L'Echo de la Fabrique : 14 octobre 1832 - Numéro 51

La Glaneuse au conseil des prud’hommes.i1

Eh quoi ! ma jolie fille, tu veux aussi fréquenter l’antre des plaideurs ; ne crains-tu pas de te fourvoyer. Crois-moi, le bonnet doctoral gâtera ton joli front, et tes doigts si mignons seront sâlis par l’encre de la chicane. [5.1]Toi, caustique, sémillante et légère, pourras-tu retenir ton rire à la vue de ce spectacle satanique des misères humaines ; et alors, prends garde, tu le sais, nous avons des hommes si susceptibles. Malgré ces sages observations d’un sien ami, la pétulante Glaneuse a monté d’un pas ferme l’escalier tortueux qui conduit à la salle où Messieurs les prud’hommes font leurs affaires en décidant celles des autresii. Mais au bruit confus des voix, au tumulte des spectateurs, ressemblant au bruit que font les vagues de l’Océan en courroux, la jeune fille a pris la fuite, laissant là juges et auditeurs, et est allé achever paisiblement sa soirée au théâtre, où reine aimable et respectée, elle coquette avec un joli papillon que nos lecteurs connaissent. Cependant elle avait promis de rendre compte de la séance, elle ne voulait pas qu’on la prît pour une de ces femmes légères qui se font un jeu de manquer à leur parole. Comment faire ? Vous et moi serions embarrassés ; mais une jeune fille qui a de l’esprit ne l’est pas, elle ne doute de rien. Notre Glaneuse a jugé, aparte, une des causes qu’elle savait soumises au conseil ce jour-là, et a donné cela pour son compte-rendu de l’audience. Espérons que les prud’hommes confirmeront sa décision, et, comme il faut lui rendre justice, et qu’elle a très bien jugé cette affaire, nous n’avons qu’un regret, c’est qu’elle n’ait pas pris sur elle de décider toutes les causes en instance : nous lui aurions l’obligation d’une jurisprudence équitable que les prud’hommes avaient promis dans le programme de leur élection, et qu’ils ont oublié depuis qu’ils savourent les douceurs du pouvoir, tant il est difficile d’exécuter un programme.

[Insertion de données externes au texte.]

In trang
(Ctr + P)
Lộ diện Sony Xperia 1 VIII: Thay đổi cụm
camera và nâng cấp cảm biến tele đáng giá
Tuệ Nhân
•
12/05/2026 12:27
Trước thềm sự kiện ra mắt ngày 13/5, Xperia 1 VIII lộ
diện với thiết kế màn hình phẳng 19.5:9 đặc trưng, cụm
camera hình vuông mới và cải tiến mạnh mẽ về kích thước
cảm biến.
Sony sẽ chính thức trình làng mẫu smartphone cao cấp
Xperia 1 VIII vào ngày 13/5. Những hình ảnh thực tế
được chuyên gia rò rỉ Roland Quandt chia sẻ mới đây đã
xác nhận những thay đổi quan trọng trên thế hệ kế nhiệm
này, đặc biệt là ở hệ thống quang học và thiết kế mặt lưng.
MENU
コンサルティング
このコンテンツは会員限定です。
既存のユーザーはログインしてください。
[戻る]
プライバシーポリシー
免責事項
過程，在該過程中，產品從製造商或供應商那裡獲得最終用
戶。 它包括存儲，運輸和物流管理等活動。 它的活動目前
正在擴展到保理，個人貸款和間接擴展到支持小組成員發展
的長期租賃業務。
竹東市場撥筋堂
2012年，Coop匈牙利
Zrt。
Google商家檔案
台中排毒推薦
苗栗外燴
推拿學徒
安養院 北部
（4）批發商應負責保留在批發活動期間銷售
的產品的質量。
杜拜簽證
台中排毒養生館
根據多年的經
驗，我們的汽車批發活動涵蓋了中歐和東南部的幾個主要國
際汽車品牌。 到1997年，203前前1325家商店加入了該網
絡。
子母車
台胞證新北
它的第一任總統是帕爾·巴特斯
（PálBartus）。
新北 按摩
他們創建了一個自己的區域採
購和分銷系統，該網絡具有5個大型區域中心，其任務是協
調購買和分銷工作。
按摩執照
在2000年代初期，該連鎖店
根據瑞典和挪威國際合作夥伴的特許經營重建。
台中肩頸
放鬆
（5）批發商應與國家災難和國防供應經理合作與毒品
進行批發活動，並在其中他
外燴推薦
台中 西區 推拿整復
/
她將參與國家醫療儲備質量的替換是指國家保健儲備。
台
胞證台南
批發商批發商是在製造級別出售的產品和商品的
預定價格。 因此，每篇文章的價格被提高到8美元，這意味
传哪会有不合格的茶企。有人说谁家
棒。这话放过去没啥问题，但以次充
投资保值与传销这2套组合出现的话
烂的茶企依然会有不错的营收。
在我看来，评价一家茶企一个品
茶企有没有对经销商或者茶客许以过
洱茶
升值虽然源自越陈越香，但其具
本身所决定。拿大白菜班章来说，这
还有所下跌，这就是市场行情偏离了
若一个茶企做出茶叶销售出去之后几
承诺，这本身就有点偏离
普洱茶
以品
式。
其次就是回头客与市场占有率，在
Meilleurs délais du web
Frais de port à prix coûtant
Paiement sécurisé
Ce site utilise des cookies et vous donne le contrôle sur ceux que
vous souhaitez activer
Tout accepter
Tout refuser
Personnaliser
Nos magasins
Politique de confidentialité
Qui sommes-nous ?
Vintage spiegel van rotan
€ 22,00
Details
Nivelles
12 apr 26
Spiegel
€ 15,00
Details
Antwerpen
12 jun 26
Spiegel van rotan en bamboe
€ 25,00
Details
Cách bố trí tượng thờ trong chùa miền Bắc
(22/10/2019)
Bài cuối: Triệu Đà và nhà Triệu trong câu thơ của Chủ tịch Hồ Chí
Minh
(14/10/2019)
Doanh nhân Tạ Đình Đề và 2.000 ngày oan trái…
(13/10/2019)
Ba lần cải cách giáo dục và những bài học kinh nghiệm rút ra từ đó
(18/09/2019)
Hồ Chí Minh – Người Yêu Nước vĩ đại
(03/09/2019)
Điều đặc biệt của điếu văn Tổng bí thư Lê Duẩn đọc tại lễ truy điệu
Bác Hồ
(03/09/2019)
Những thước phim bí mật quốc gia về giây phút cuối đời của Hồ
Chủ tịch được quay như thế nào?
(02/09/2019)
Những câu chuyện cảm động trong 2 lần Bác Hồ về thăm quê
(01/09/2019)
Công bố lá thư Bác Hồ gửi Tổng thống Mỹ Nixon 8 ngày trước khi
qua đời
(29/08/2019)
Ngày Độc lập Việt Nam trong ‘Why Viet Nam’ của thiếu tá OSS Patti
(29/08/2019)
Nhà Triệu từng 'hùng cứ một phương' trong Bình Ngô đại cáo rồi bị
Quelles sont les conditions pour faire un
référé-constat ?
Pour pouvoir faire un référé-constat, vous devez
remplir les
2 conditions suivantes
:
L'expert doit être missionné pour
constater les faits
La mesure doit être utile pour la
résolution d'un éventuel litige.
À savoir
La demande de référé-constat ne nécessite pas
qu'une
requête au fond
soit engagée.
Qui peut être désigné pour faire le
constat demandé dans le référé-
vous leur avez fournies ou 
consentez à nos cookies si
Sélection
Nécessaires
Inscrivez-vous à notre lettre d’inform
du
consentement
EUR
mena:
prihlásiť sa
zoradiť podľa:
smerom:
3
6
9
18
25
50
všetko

Notes de base de page numériques:

1 L’auteur de ce texte est Marius Chastaing d’après la Table de L’Echo de la Fabrique (numéros parus du 30 octobre 1831 au 30 décembre 1832).

Notes de fin littérales:

i La GlaneuseLa Glaneuse dans son n° 92, rend compte de la séance du conseil des prud’hommes, 4 octobre4 octobre 1832, et annonce que le conseil a admis conformément à l’art. 2271 du code civil, et sans s’arrêter à un règlement de 1744 tombé en désuétude, la demande d’un ouvrier menuisier réclamant à son maître son salaire après un laps de cinq mois. Il n’y a qu’une petite erreur ; le conseil n’a rien décidé, la cause n’est pas encore jugée. Espérons qu’elle le sera conformément aux prévisions de la GlaneuseLa Glaneuse.
ii Pour prévenir toute interprétation fâcheuse, nous expliquons cette phrase de la manière dont nous l’avons conçue : il est évident que Messieurs les prud’hommes à la différence des autres juges, sont juges et parties dans les affaires qui leur sont soumises ; le prud’homme négociant a intérêt à diminuer le salaire, et le prud’homme chef d’atelier, a l’augmenter.